It was easy to find famous last words on the Internet.

Some were unaware how close death was . . . No, you certainly can’t. (John F. Kennedy’s reply to Nellie Connally, Governor John Connally’s wife. She’d said, “You certainly can’t say that the people of Dallas haven’t given you a nice welcome, Mr. President.”)

Some were funny, a tad hard to believe . . . Hey, fellas!
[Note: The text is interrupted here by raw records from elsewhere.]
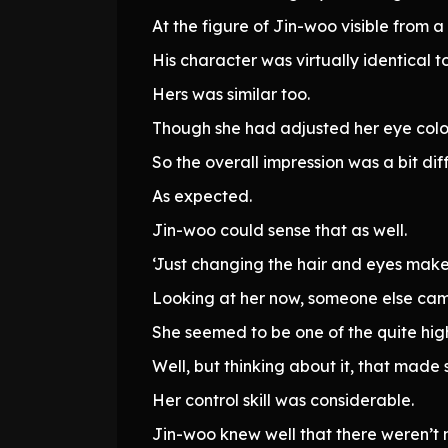
At the figure of Jin-woo visible from a
His character was virtually identical 
Hers was similar too.
Though she had adjusted her eye colo
So the overall impression was a bit dif
As expected.
Jin-woo could sense that as well.
‘Just changing the hair and eyes make
Looking at her now, someone else cam
She seemed to be one of the quite hig
Well, but thinking about it, that ma
Her control skill was considerable.
Jin-woo knew well that there weren’t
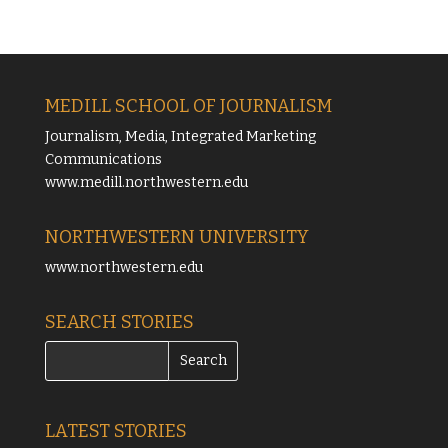
MEDILL SCHOOL OF JOURNALISM
Journalism, Media, Integrated Marketing
Communications
www.medill.northwestern.edu
NORTHWESTERN UNIVERSITY
www.northwestern.edu
SEARCH STORIES
LATEST STORIES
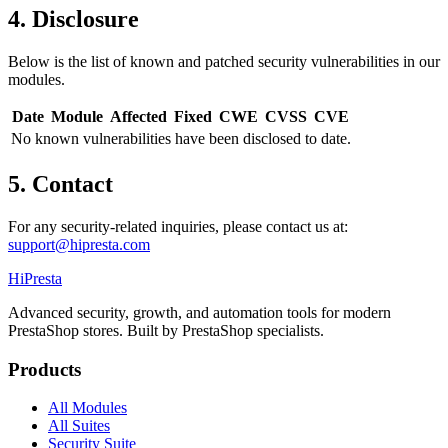
4. Disclosure
Below is the list of known and patched security vulnerabilities in our
modules.
Date
Module
Affected
Fixed
CWE
CVSS
CVE
No known vulnerabilities have been disclosed to date.
5. Contact
For any security-related inquiries, please contact us at:
support@hipresta.com
Hi
Presta
Advanced security, growth, and automation tools for modern
PrestaShop stores. Built by PrestaShop specialists.
Products
All Modules
All Suites
Security Suite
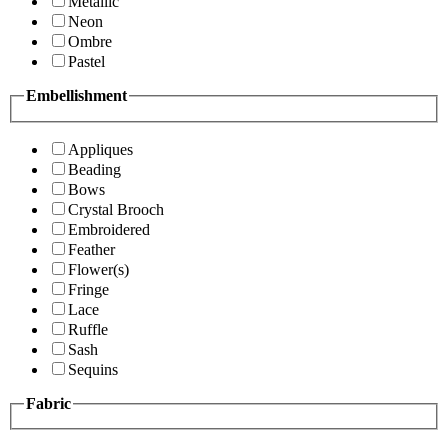
Metallic
Neon
Ombre
Pastel
Embellishment
Appliques
Beading
Bows
Crystal Brooch
Embroidered
Feather
Flower(s)
Fringe
Lace
Ruffle
Sash
Sequins
Fabric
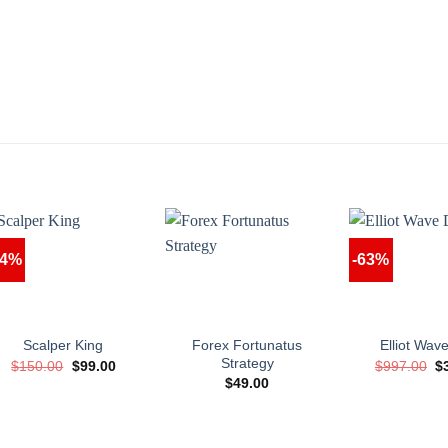
34%
-63%
Forex Fortunatus
Scalper King
Elliot Wa
Strategy
Original
Current
Or
$
150.00
$
99.00
$
997.00
$
price
price
pr
$
49.00
was:
is:
w
$150.00.
$99.00.
$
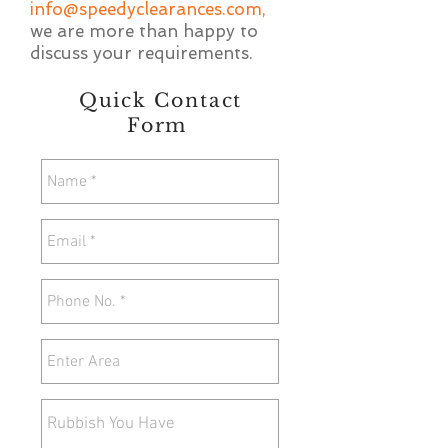
info@speedyclearances.com
,
we are more than happy to
discuss your requirements.
Quick Contact
Form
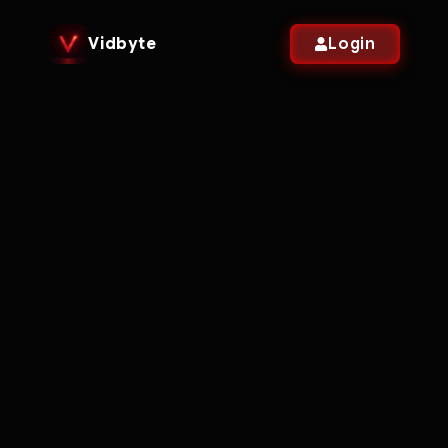
Vidbyte
Login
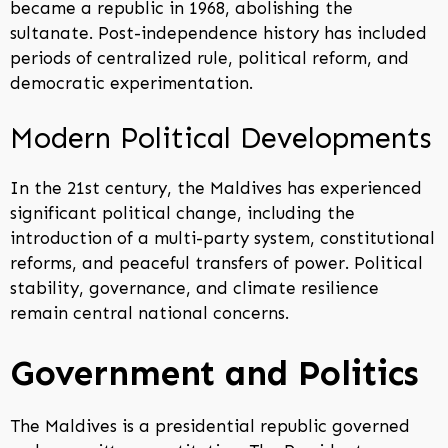
became a republic in 1968, abolishing the
sultanate. Post-independence history has included
periods of centralized rule, political reform, and
democratic experimentation.
Modern Political Developments
In the 21st century, the Maldives has experienced
significant political change, including the
introduction of a multi-party system, constitutional
reforms, and peaceful transfers of power. Political
stability, governance, and climate resilience
remain central national concerns.
Government and Politics
The Maldives is a presidential republic governed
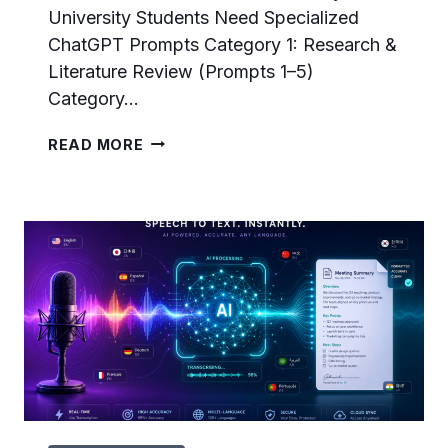
University Students Need Specialized
ChatGPT Prompts Category 1: Research &
Literature Review (Prompts 1–5)
Category…
25
READ MORE
CHATGPT
PROMPTS
FOR
UNIVERSITY
STUDENTS:
RESEARCH
PAPERS,
STUDY
SYSTEMS,
AND
CAMPUS
AI
LEADERSHIP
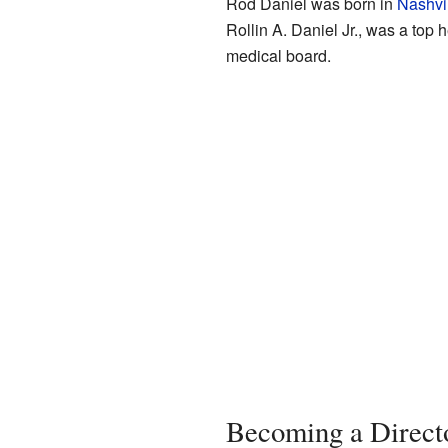
Rod Daniel was born in
Nashvi
Rollin A. Daniel Jr., was a top
medical board.
Becoming a Direct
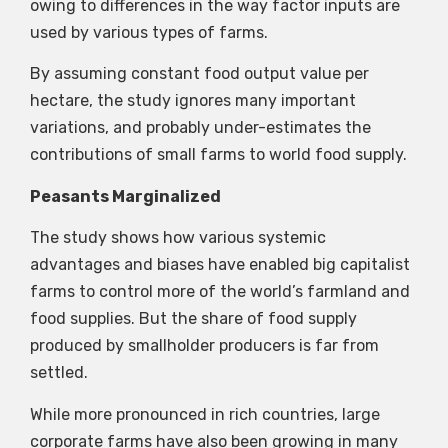
owing to differences in the way factor inputs are
used by various types of farms.
By assuming constant food output value per
hectare, the study ignores many important
variations, and probably under-estimates the
contributions of small farms to world food supply.
Peasants Marginalized
The study shows how various systemic
advantages and biases have enabled big capitalist
farms to control more of the world’s farmland and
food supplies. But the share of food supply
produced by smallholder producers is far from
settled.
While more pronounced in rich countries, large
corporate farms have also been growing in many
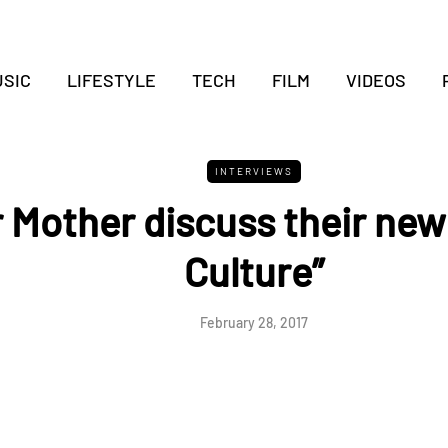
SIC
LIFESTYLE
TECH
FILM
VIDEOS
INTERVIEWS
 Mother discuss their new
Culture”
February 28, 2017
How about this for a headline for tomorrow’s paper? ‘French Fries’! (James French, a convicted murderer, sentenced to the electric chair in 1966. He shouted these words to members of the press who were to witness his execution.)

Some were enigmatic and evocative . . . The fog is rising. (From Emily Dickinson)

Some were simple . . . Beautiful. (From Elizabeth Barrett Browning, when asked by her husband how she felt.)

Some of the "last words" on the whiteboard in Mom's hospital room...

Some of the “last words” on the whiteboard in Mom’s hospital room…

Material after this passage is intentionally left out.